Teacher Puts Together Funny Bottle Flipping Video Mocking Trends
Bottle flipping is one of those internet fads that every high schooler wanted to be a part of. Flipping a quarter-filled bottle of water and getting it to land standing up is not impressive. In fact, it’s extremely easy. But the fun part of the viral videos is watching the overreaction by large classrooms of teens. They scream and cheer as if the bottle flip is a game-winning buzzer beater from half court. I’ve had a lot of good laughs from those videos.
Sixth grade teacher Nathan Marshall eventually got burned out with his students bottle flipping in class during inappropriate times. He banned the act in his class back on December 6. But then the next day, he started creating an epic bottle flip trick video that took six months to shoot and edit. He pretty hilariously ties into other outdated trends like the Thug Life sunglasses, dabbing, and yelling “Kobe” after nailing a basket.
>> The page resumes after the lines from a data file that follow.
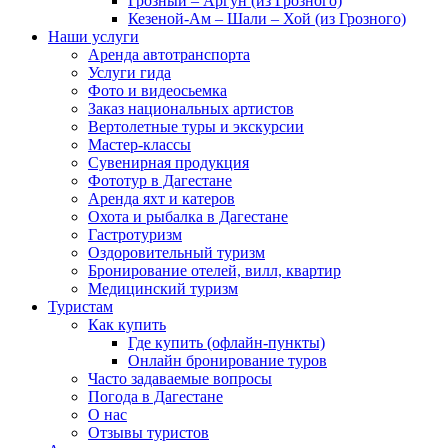
Грозный – Аргун (из Грозного)
Кезеной-Ам – Шали – Хой (из Грозного)
Наши услуги
Аренда автотранспорта
Услуги гида
Фото и видеосьемка
Заказ национальных артистов
Вертолетные туры и экскурсии
Мастер-классы
Сувенирная продукция
Фототур в Дагестане
Аренда яхт и катеров
Охота и рыбалка в Дагестане
Гастротуризм
Оздоровительный туризм
Бронирование отелей, вилл, квартир
Медицинский туризм
Туристам
Как купить
Где купить (офлайн-пункты)
Онлайн бронирование туров
Часто задаваемые вопросы
Погода в Дагестане
О нас
Отзывы туристов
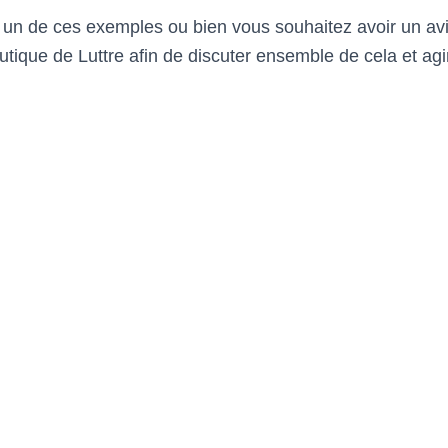
 un de ces exemples ou bien vous souhaitez avoir un av
tique de Luttre afin de discuter ensemble de cela et agi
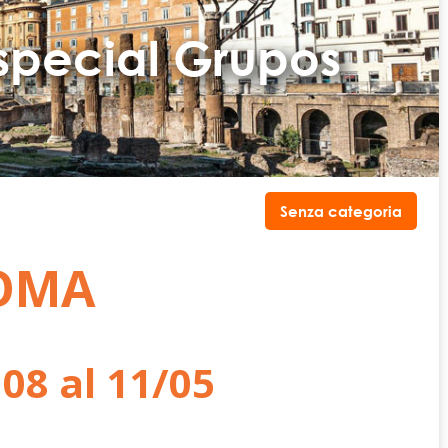
special Grupos
Senza categoria
OMA
08 al 11/05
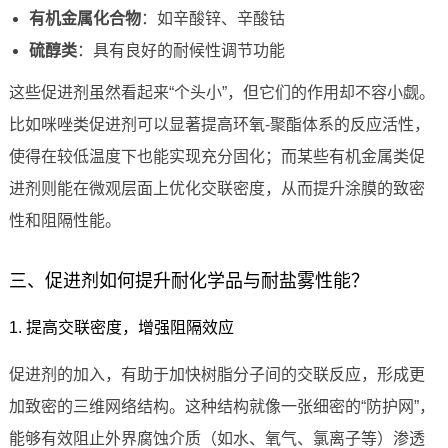
有机金属化合物
：如辛酸锌、辛酸钴
硫醇类
：具有良好的耐候性调节功能
这些促进剂虽然看起来“个头小”，但它们的作用却不容小觑。
比如咪唑类促进剂可以显著提高环氧-聚酯体系的反应活性，
使得在较低温度下也能实现充分固化；而某些有机金属类促
进剂则能在微观层面上优化交联密度，从而提升涂膜的致密
性和阻隔性能。
三、促进剂如何提升耐化学品与耐盐雾性能？
1. 提高交联密度，增强阻隔效应
促进剂的加入，有助于加快树脂分子间的交联反应，形成更
加致密的三维网络结构。这种结构就像一张细密的“防护网”，
能够有效阻止外界腐蚀介质（如水、氧气、氯离子等）渗透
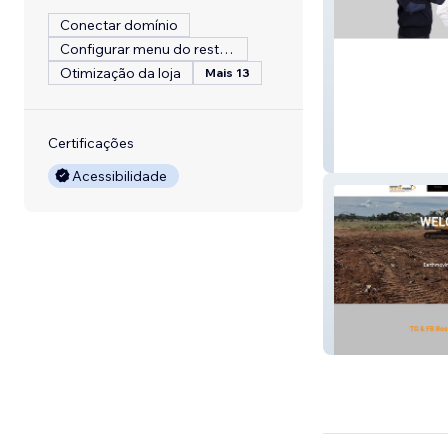
Conectar domínio
Configurar menu do restaurante
Otimização da loja
Mais 13
Certificações
ELEGANT
Acessibilidade
TG & FB Ross E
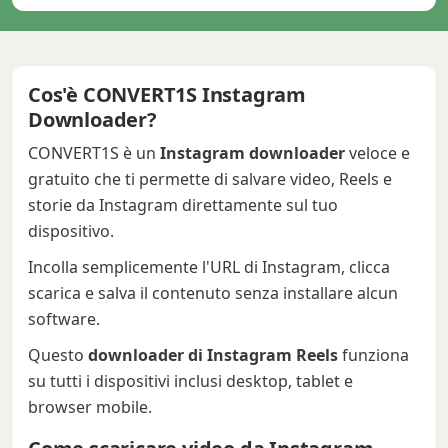
Cos'è CONVERT1S Instagram
Downloader?
CONVERT1S è un
Instagram downloader
veloce e
gratuito che ti permette di salvare video, Reels e
storie da Instagram direttamente sul tuo
dispositivo.
Incolla semplicemente l'URL di Instagram, clicca
scarica e salva il contenuto senza installare alcun
software.
Questo
downloader di Instagram Reels
funziona
su tutti i dispositivi inclusi desktop, tablet e
browser mobile.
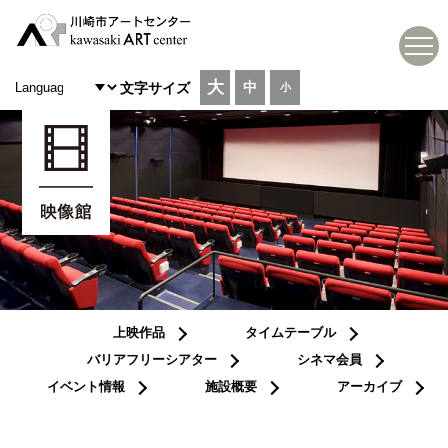
大
中
文字サイズ
小
上映作品
タイムテーブル
バリアフリーシアター
シネマ会員
イベント情報
施設概要
アーカイブ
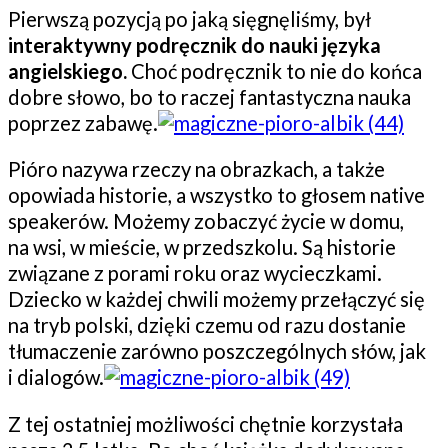
Pierwszą pozycją po jaką sięgnęliśmy, był
interaktywny podręcznik do nauki języka
angielskiego.
Choć podręcznik to nie do końca
dobre słowo, bo to raczej fantastyczna nauka
poprzez zabawę.
Pióro nazywa rzeczy na obrazkach, a także
opowiada historie, a wszystko to głosem native
speakerów. Możemy zobaczyć życie w domu,
na wsi, w mieście, w przedszkolu. Są historie
związane z porami roku oraz wycieczkami.
Dziecko w każdej chwili możemy przełączyć się
na tryb polski, dzięki czemu od razu dostanie
tłumaczenie zarówno poszczególnych słów, jak
i dialogów.
Z tej ostatniej możliwości chętnie korzystała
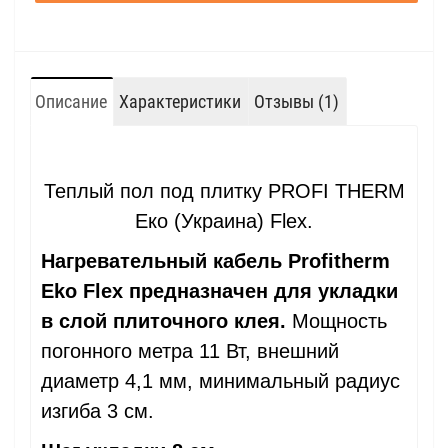
Описание
Характеристики
Отзывы (1)
Теплый пол под плитку PROFI THERM
Еко (Украина) Flex.
Нагревательный кабель Profitherm
Eko Flex предназначен для укладки
в слой плиточного клея.
Мощность
погонного метра 11 Вт, внешний
диаметр 4,1 мм, минимальный радиус
изгиба 3 см.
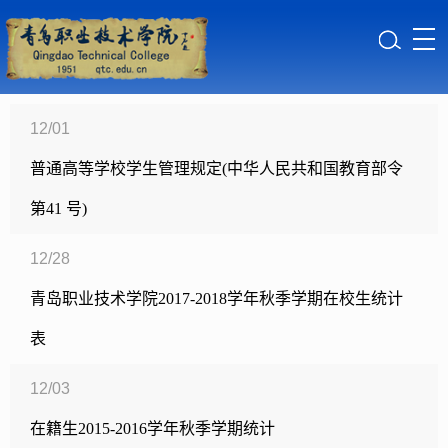
12/01
普通高等学校学生管理规定(中华人民共和国教育部令
第41 号)
12/28
青岛职业技术学院2017-2018学年秋季学期在校生统计
表
12/03
在籍生2015-2016学年秋季学期统计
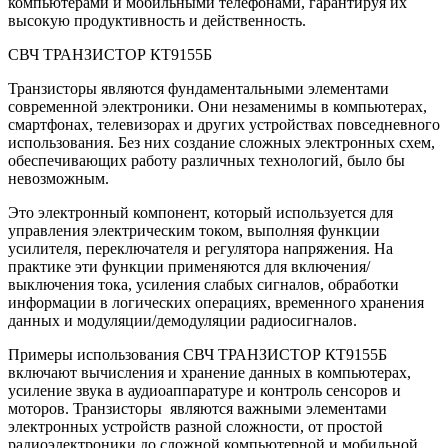
компьютерами и мобильными телефонами, гарантируя их
высокую продуктивность и действенность.
СВЧ ТРАНЗИСТОР КТ9155Б
Транзисторы являются фундаментальными элементами
современной электроники. Они незаменимы в компьютерах,
смартфонах, телевизорах и других устройствах повседневного
использования. Без них создание сложных электронных схем,
обеспечивающих работу различных технологий, было бы
невозможным.
Это электронный компонент, который используется для
управления электрическим током, выполняя функции
усилителя, переключателя и регулятора напряжения. На
практике эти функции применяются для включения/
выключения тока, усиления слабых сигналов, обработки
информации в логических операциях, временного хранения
данных и модуляции/демодуляции радиосигналов.
Примеры использования СВЧ ТРАНЗИСТОР КТ9155Б
включают вычисления и хранение данных в компьютерах,
усиление звука в аудиоаппаратуре и контроль сенсоров и
моторов. Транзисторы являются важными элементами
электронных устройств разной сложности, от простой
радиоэлектроники до сложной компьютерной и мобильной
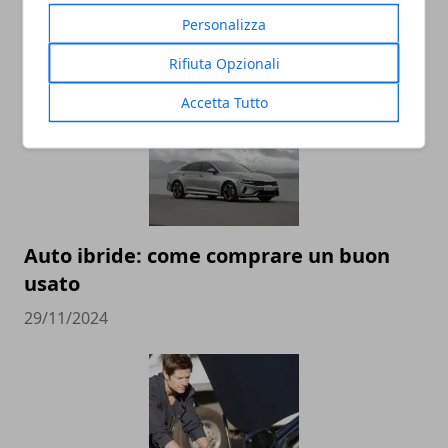
un’intervista per rafforzarlo
Personalizza
22/10/2025
Rifiuta Opzionali
Accetta Tutto
Auto ibride: come comprare un buon
usato
29/11/2024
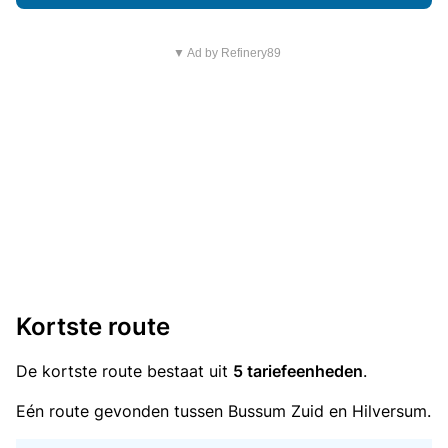
▼ Ad by Refinery89
Kortste route
De kortste route bestaat uit
5 tariefeenheden
.
Eén route gevonden tussen Bussum Zuid en Hilversum.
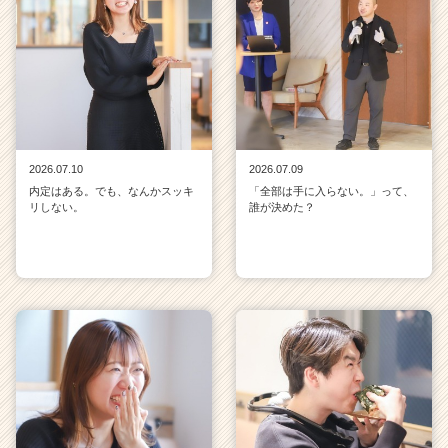
2026.07.10
2026.07.09
内定はある。でも、なんかスッキ
「全部は手に入らない。」って、
リしない。
誰が決めた？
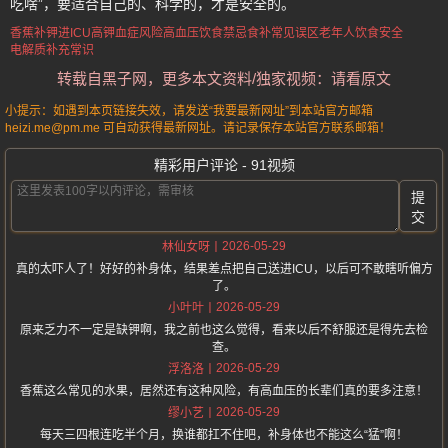
吃啥”，要适合自己的、科学的，才是安全的。
香蕉补钾进ICU
高钾血症风险
高血压饮食禁忌
食补常见误区
老年人饮食安全
电解质补充常识
转载自黑子网，更多本文资料/独家视频：请看原文
小提示：如遇到本页链接失效，请发送“我要最新网址”到本站官方邮箱
heizi.me@pm.me 可自动获得最新网址。请记录保存本站官方联系邮箱！
精彩用户评论 - 91视频
提
交
2026-05-29
林仙女呀
真的太吓人了！好好的补身体，结果差点把自己送进ICU，以后可不敢瞎听偏方
了。
2026-05-29
小叶叶
原来乏力不一定是缺钾啊，我之前也这么觉得，看来以后不舒服还是得先去检
查。
2026-05-29
浮洛洛
香蕉这么常见的水果，居然还有这种风险，有高血压的长辈们真的要多注意！
2026-05-29
缪小艺
每天三四根连吃半个月，换谁都扛不住吧，补身体也不能这么“猛”啊！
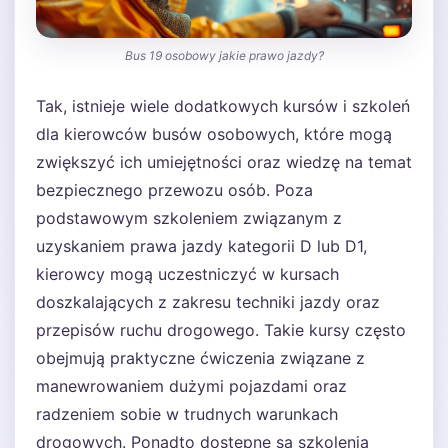
Bus 19 osobowy jakie prawo jazdy?
Tak, istnieje wiele dodatkowych kursów i szkoleń
dla kierowców busów osobowych, które mogą
zwiększyć ich umiejętności oraz wiedzę na temat
bezpiecznego przewozu osób. Poza
podstawowym szkoleniem związanym z
uzyskaniem prawa jazdy kategorii D lub D1,
kierowcy mogą uczestniczyć w kursach
doszkalających z zakresu techniki jazdy oraz
przepisów ruchu drogowego. Takie kursy często
obejmują praktyczne ćwiczenia związane z
manewrowaniem dużymi pojazdami oraz
radzeniem sobie w trudnych warunkach
drogowych. Ponadto dostępne są szkolenia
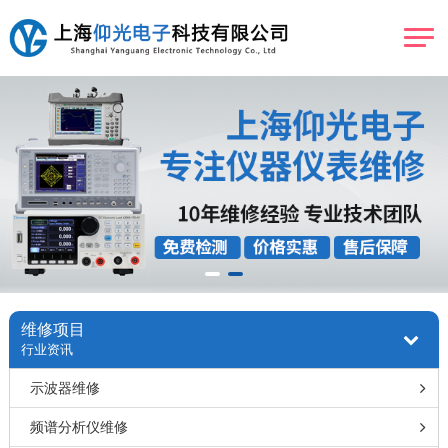
维修项目
行业资讯
示波器维修
频谱分析仪维修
Marshal took the time to answer some FAQs regarding the video.
Why did you ban bottle flipping?
The grade 6 teachers really tried to meet the kids halfway on this one this year. We worked bottle flipping into our motion geometry unit in math, we used bottle flipping to develop testable questions and identify variables in science, but by November the kids still couldn’t resist the urge to flip the water bottles on their desks at the most inopportune times. Recess? Fair game.
Why didn’t you release this when it would have actually been relevant?
Because it was funnier to release it when it wasn’t. Most of the clips were filmed between Christmas break and January, so I’ve been sitting on the footage for a while. As a teacher working with students who jump on countless trends that rise and fall throughout the year, irrelevance became part of the joke.
Why didn’t you upload the students’ reactions?
Privacy protection, and because the comments section is rarely a kind place.
Where are the fidget spinners?
My grade partner made the second half of the video (which we also showed on the last day of the school). It prominently features a fidget spinner and references at least 10 other memes, but we used far too much copy written content to release it publicly.
Why did you film vertically?
I was camera flipping obvs.
I look forward to whatever trends Marshall mocks in next year’s video.